What follows is some eavesdropping on the conversation between them when we brought Tom out to chat to Pat at his home in Clontarf.

T: “By the way, I brought you a copy of your first book – there you are!”

P: “Jaysus, I was married at the time.”

T: “That’s right because you mentioned the wife in the introduction and here you are.”

Tom hands Pat a copy of his 1977 collection You’ve Just Finished Reading This Title.

P: “I wasn’t sufficient for the then wife because the future I was planning…There was no plan. Two years later, I wasn’t married anymore. At the time, my brother-in-law was a printer so I got a good deal. I sold 4000 copies.”

T: “Tell me who did the drawing?”

P: “Phil Woods, Phil was creative director in Arks advertising and then Kenny’s and I had just been fucked out of John of God’s for the third time after shock treatment so I didn’t know where I was and Phil brought me in and said to come in and sit at a desk and do whatever I wanted to do… Ah Jaysus Christ! I just had a message from Vivienne who orchestrates the page for me (patingoldsby.org) I haven’t got the internet and there’s a message on it from my ex-wife. What would she want at this stage?” Pat chuckles.

“We didn’t get a divorce at the time, we got a legal separation and then she wanted me to go before a Catholic Church tribunal. This was very emotionally harrowing to prove to them that because of my psychiatric disorder I wasn’t capable of creating a marriage in the first place, so they annulled it. So, in the eyes of the Catholic Church I was never capable of being a married man. Maybe they were right,” he laughs.

 

Tom exchanges his own books of poetry, No Return Game and The Owl and the Pussy Cat (both available at dedaluspress.com) with Pat who asks if he’ll sign them.

Screenshots from the documentary feature “The Peculiar Sensation of Being Pat Ingoldsby”. Shot and Directed by Seamus Murphy, Produced by Tom Burke of Broadstone Films.

P: “What mystifies me is why anybody would want to interview an elderly geriatric, incontinent, polio cripple when he’s 80? I don’t get it…Did you ever read Manchán Magan’s books?” he asks, pointing to a copy of Thirty-Two Words for Field strewn on the floor, among many other things. “Will you tell him from me he’s nourishing my spirits with his love of Gaeilge.”

 

Shortly after he lands on someone else who is impressing him.
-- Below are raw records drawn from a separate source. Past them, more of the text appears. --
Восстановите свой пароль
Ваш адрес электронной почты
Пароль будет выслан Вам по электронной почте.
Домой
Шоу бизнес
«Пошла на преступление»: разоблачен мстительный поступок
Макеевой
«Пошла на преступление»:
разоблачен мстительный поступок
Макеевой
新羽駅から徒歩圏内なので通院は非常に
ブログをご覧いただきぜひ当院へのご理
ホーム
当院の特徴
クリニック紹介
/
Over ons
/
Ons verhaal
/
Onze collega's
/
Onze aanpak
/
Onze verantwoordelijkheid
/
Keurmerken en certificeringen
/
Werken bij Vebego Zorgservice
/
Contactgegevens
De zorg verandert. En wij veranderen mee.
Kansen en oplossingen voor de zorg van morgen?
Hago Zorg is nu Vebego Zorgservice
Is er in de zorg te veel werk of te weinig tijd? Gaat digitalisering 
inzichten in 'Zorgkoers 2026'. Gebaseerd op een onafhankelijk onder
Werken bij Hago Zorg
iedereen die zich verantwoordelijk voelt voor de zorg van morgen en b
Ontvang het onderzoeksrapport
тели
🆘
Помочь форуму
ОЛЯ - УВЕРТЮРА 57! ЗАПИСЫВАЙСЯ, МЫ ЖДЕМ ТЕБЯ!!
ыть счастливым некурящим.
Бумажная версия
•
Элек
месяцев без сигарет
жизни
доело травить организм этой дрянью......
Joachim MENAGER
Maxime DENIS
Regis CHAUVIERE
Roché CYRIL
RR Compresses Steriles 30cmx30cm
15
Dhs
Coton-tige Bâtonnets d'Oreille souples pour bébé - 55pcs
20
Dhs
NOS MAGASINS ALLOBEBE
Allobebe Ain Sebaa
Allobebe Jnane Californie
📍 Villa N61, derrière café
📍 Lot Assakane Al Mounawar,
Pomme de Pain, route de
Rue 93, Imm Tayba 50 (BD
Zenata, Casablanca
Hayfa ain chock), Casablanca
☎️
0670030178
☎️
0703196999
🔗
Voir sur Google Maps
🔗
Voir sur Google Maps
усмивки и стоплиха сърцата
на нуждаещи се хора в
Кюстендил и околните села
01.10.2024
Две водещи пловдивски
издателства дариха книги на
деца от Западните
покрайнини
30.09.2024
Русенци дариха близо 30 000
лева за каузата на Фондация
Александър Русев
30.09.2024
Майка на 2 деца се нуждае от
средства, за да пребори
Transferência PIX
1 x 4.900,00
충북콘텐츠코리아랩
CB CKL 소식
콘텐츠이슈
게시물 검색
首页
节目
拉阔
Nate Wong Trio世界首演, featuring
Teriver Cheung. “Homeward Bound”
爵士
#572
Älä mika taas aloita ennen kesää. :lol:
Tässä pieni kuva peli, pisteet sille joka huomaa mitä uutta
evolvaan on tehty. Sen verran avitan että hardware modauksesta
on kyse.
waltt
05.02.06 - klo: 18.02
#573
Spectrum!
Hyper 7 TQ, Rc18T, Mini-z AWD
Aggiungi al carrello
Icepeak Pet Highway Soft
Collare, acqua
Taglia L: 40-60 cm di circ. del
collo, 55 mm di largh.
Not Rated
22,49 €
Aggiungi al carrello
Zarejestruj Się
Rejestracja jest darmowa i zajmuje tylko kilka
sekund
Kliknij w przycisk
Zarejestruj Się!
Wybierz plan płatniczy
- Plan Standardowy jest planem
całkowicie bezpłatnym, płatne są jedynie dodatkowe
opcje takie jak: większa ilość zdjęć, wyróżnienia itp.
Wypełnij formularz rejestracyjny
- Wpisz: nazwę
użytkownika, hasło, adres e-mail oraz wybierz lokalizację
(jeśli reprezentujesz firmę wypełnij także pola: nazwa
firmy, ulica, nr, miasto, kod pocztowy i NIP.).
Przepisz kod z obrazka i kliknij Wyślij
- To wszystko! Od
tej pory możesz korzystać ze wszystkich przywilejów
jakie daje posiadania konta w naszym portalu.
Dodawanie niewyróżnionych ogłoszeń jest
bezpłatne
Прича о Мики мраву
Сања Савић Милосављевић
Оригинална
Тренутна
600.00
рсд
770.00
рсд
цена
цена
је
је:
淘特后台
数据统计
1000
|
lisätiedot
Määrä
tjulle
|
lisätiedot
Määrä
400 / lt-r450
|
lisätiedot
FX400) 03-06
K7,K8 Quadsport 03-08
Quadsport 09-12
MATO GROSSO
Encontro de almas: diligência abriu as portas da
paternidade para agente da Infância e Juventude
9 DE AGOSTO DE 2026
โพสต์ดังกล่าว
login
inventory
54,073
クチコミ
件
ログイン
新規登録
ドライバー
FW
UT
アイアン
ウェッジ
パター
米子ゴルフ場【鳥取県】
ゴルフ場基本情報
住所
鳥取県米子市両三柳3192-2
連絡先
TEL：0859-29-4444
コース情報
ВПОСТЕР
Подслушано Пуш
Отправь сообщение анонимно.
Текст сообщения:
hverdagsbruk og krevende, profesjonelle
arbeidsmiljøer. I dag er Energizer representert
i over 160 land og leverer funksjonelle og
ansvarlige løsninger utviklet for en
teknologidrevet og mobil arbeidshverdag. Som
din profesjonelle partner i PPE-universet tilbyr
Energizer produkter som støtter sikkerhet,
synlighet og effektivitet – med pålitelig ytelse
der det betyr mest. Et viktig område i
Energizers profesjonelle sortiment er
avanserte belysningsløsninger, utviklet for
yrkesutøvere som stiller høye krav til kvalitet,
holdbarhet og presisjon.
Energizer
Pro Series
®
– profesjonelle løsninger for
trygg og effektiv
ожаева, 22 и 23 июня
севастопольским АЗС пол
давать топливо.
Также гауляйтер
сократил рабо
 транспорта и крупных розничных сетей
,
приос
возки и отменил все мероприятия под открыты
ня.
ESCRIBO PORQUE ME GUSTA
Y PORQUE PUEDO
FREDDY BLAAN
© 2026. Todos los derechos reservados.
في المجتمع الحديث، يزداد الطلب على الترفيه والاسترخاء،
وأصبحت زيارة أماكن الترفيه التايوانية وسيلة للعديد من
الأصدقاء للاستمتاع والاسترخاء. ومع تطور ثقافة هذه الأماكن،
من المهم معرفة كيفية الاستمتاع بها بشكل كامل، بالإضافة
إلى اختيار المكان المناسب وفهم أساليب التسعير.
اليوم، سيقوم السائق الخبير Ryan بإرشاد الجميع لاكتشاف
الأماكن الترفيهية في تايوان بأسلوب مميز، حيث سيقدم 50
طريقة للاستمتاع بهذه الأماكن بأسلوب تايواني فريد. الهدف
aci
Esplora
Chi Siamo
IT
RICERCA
P: “Lorcan Finnegan was out here a while ago, a beautiful guy. He came out and showed me his book (Dublin Streets, his recent street photography book) and asked me if I’d write the intro and I just did it straight away. I’m Dublin then, it’s Dublin now. It’s razor-sharp and he worked with Tom Burke (producer of the documentary) on The Liberties film.”

 

As you may have gathered by now, Pat easily switches gear on subject matter, sometimes even mid-stream. Suddenly he’s reminded of a radio guest he heard earlier.

P: “What astonishes me is there was a woman, the female equivalent of Leo Enright, on the radio today talking about the largest, heaviest, most powerful space rocket ever being launched – the first of three, this one is not going to land on the moon, the second will have people on it and the third will land on the moon. And she was talking about establishing a base on the moon. All I was thinking was, it’s a poem I wrote yesterday about why there’s nothing bad about love and still we kill. Homo sapiens are you fucking joking or what? Not content with doing what we’ve done to here, we going to do the same to the moon. Even the cow didn’t land on it, and we’ve already littered the place out there so it’s risky to get a rocket through. We can’t stop Tom!”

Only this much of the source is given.